The next part was very painful to my ego. I had to actually clean up my data by deleting extra spaces, making sure I used the same terms consistently, and in general making sure everything was consistent. Imagine a series of comic book frames of me facepalming myself while staring at a computer. My gusto for the project was challenged by the sheer grit it took to sort through everything.
How could I use a comma so inconsistently? Why did I sometimes capitalize the first letter of every word and sometimes not? Why did I alternate between the terms “guy” and “man”? Why didn’t I put ANY of the titles in quotation marks?
And so on. Through this data clean up, I learned the value of setting parameters before a project begins. For instance, I wish I had thought more carefully about the vocabulary I was using. Considering Dublin Core metadata standards before I began would have been much easier than having to make my data fit the fields after its creation. I also wish that at the outset, I had been more aware of how important it was for me to be careful. Collections don’t often get a second pass, and it wasn’t until I was almost finished that I appreciated the gravity of my choices whether it be how I described an image or if I had interpreted a detail correctly.
After standardization, I began to work on the application of the data. This is where the information that wasn’t going to be in the finding aid would be used. Shortly after beginning processing, I met with our digital humanities expert, Dr. Carrie Johnston, about possible digital platforms that may be helpful gateways to access the plate collection. Dr. Johnston suggested building an Omeka S site to highlight the metadata I was creating, allowing future scholars to sort through the collection by subject matter or artist.
I really liked the idea of an “exhibit” space for the images. I was lucky enough to have spent months looking through the collection and appreciated that you can only see trends in imagery between artists and subject matters by seeing everything together.
We tried Omeka. Unfortunately, because our Dolmen images are still copyrighted, the password-protected links that I had painstakingly entered for each plate would not load correctly on the site. After all of the time spent resizing images and trying to figure out what kind of upload link would work in Omeka, my hopes for a digital collection were dashed. For the record, link specifications should be figured out BEFORE you process your thousand-plus object collection because Omeka has strict standards.

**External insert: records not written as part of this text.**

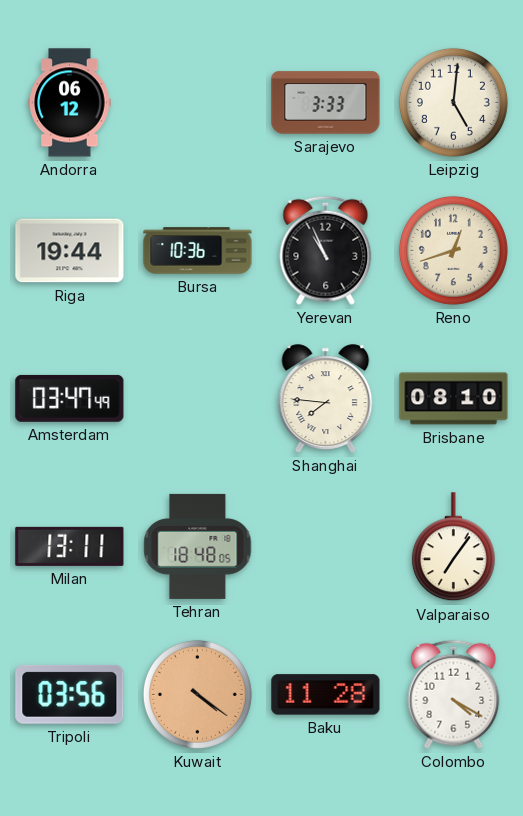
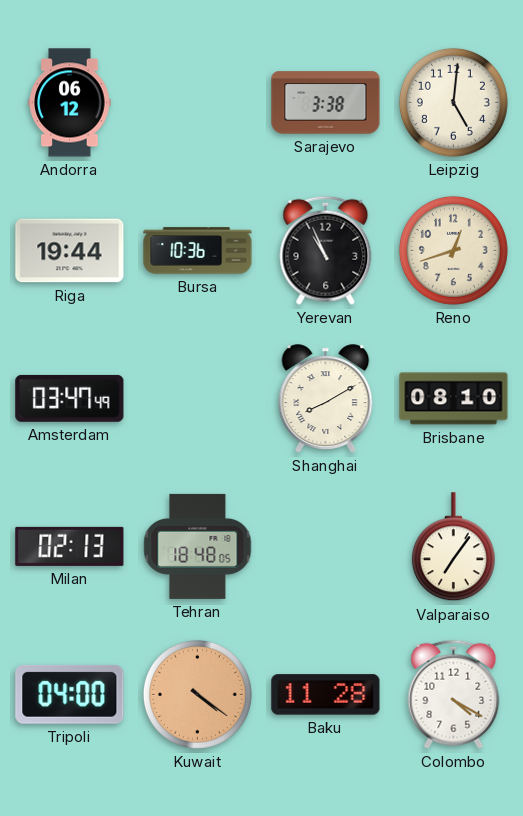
Sarajevo: 3:33 -> 3:38
Shanghai: 7:46 -> 8:10
Milan: 13:11 -> 02:13
Tripoli: 03:56 -> 04:00
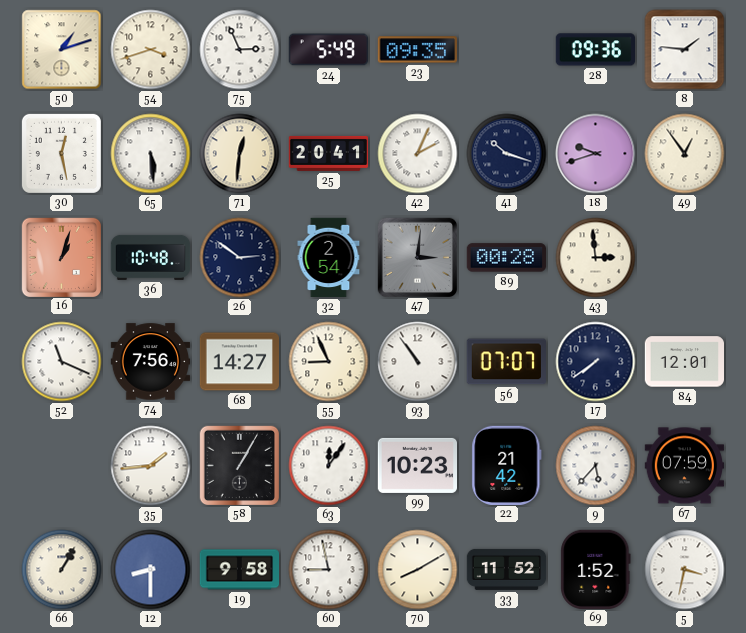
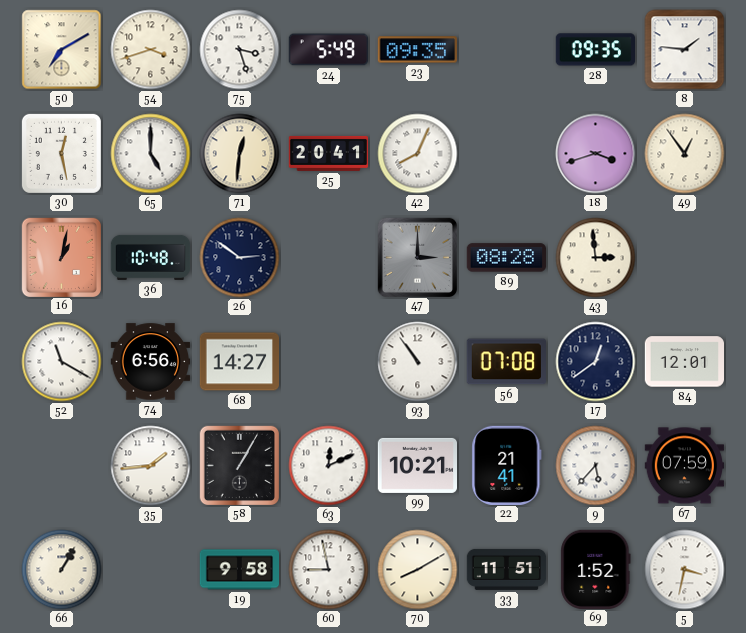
50: 1:12 -> 7:10
75: 2:56 -> 3:27
28: 09:36 -> 09:35
65: 5:29 -> 5:00
42: 2:04 -> 8:04
41: 10:18 -> none
18: 9:42 -> 3:42
16: 1:03 -> 1:02
32: 2:54 -> none
47: 3:01 -> 3:00
89: 00:28 -> 08:28
52: 11:19 -> 11:20
74: 7:56 -> 6:56
55: 8:56 -> none
56: 07:07 -> 07:08
17: 7:39 -> 12:39
63: 12:06 -> 12:11
99: 10:23 -> 10:21
22: 21:42 -> 21:41
12: 8:30 -> none
33: 11:52 -> 11:51
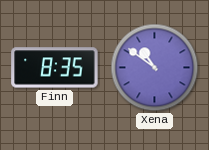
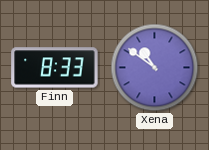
Finn: 8:35 -> 8:33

Sadly, Omeka wasn’t the right digital tool for the collection’s specifications. We have the images saved and the prints are easy enough to look through, but I did feel a little heartbroken about all the work I had done that seemed to have turned into nothing. I tagged images to create two Omeka exhibits: one for women or genderless figures and the other for overt Christian imagery. These tags still exist in the metadata, and I hope they will be useful to researchers in the future.
I could not wrap this project up in a neat bow. It took introspection to understand that this collection was going to survive long after my time at ZSR and my lifetime. A bow to wrap the project up in the short term wasn’t feasible and isn’t with many archival processing projects. In my next post, I will analyze some of the trends I saw throughout the images, data about the artists, and points of interest in the collection.
4 Comments on ‘Dolmen Printing Plates Processing Adventure: Part 2’
Sophie, I admire your fortitude on this project. Someday it will be an accessible treasure thanks to your hard work. Thank you from this history buff.
Sorry you had to learn more about dirty data the hard way! You now have a thorough fundamental understanding of dirty data and some basic tenets of technical services work that can help you in your career. I wish you well in your future endeavors and I look forward to your next post!
Great work Sophie- congratulations!
Sophie, I know the learning curve on this project was steep, and at times painful, but you are well ahead of many of your future classmates and colleagues in learning the hard lessons about what needs to be identified FIRST. And even when you think you know it all upfront, you often find you don’t…that’s part of the “fun,” right?!